With the following confuguration it can handle the consumption at almost idle and headlight is on.
The "break even point" is about 1100 RPM .


Confuguration:

Old two phase Lucas 180W alternator

Podtronic R/R

LED Taillight

LED Headlight (Draws only 13 W with Pilot-Light on)

Trispark Ignition.


The Led-Lights are also positive earth.

I do not need a three phase alternator or change the bike to negative earth.


Regards Marcel
I use a similar setup, that even with the Podtronic the battery status monitor would be red at night. Fitted the Tri Spark mosfet rectifier and now at night even with full beam on the monitor shoes green, the rectifier does not even get that warm either.
 
Yes, the points/AAU require regular maintenance to perform at optimum level. But all it takes to keep the points/AAU working correctly is that occasional maintenance/lubrication.

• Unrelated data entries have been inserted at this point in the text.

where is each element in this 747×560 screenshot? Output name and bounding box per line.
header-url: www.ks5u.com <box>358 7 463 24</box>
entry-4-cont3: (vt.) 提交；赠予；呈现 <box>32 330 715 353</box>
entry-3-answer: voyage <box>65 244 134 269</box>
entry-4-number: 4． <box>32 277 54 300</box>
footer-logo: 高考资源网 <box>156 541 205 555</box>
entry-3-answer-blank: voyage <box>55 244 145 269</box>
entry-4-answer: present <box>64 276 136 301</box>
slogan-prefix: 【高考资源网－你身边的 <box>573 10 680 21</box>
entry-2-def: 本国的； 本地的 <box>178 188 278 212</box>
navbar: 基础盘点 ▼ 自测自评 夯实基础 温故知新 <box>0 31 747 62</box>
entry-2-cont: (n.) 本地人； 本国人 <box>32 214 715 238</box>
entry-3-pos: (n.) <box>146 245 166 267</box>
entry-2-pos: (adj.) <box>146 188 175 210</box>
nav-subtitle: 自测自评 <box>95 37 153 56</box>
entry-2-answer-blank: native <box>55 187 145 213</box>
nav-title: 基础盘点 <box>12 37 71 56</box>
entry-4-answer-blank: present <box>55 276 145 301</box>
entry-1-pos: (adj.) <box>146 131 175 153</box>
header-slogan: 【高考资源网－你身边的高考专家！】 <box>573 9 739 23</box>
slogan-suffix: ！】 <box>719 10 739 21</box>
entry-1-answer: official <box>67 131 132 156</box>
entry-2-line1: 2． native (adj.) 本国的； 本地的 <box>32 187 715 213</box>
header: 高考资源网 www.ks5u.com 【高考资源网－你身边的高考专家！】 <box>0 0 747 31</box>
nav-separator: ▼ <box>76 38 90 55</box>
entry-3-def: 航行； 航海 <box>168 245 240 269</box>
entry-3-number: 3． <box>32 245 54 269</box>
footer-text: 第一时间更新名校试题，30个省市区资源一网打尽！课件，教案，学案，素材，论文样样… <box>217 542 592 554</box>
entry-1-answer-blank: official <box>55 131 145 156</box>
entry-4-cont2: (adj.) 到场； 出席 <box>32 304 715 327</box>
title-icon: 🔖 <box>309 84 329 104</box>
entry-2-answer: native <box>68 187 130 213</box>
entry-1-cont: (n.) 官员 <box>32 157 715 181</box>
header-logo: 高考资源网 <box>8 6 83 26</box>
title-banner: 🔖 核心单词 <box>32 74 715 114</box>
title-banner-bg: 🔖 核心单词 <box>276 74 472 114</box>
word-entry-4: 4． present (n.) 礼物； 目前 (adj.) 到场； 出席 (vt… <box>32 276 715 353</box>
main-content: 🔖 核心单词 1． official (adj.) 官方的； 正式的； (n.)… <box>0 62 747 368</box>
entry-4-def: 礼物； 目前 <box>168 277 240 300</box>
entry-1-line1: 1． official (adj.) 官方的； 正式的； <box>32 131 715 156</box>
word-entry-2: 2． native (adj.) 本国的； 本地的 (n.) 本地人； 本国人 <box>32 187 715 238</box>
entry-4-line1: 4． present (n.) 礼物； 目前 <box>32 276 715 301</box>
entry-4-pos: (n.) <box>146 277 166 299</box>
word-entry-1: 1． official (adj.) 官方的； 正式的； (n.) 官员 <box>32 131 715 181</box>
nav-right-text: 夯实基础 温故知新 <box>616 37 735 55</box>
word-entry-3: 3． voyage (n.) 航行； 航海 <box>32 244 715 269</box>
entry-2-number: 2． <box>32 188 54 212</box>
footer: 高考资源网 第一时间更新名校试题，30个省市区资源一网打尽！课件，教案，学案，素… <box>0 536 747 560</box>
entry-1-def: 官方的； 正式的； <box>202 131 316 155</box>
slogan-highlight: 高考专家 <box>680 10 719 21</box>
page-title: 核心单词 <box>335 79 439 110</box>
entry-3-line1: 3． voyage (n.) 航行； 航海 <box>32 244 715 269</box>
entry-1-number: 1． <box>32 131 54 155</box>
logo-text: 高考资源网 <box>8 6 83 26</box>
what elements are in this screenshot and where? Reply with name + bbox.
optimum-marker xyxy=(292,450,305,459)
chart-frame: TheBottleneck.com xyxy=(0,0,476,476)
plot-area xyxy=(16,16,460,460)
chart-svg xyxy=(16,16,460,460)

People talk about how the AAU sticks. Yes, it can...IF you don't do the required maintenance. Do the routine maintenance and it will never be a problem. Sure, points CAN create a problem and leave you on the side of the road (been there, done that, have the T-shirt). But it requires virtually no tools - OK, a screwdriver and a matchbook cover - to correct the problem in 10 minutes. EI? You are S O L unless you have a replacement EI with you and and tools/time to spare.

I'm not saying EI is bad - I have one (TriSpsrk) on my Commando. But if it ever failed, I'd go back to points/AAU. Re that, I don't know why automobile factory and aftermarket EI's are essentially trouble free and Norton aftermarket EI's have a long list of detractors regardless of which EI we are discussing.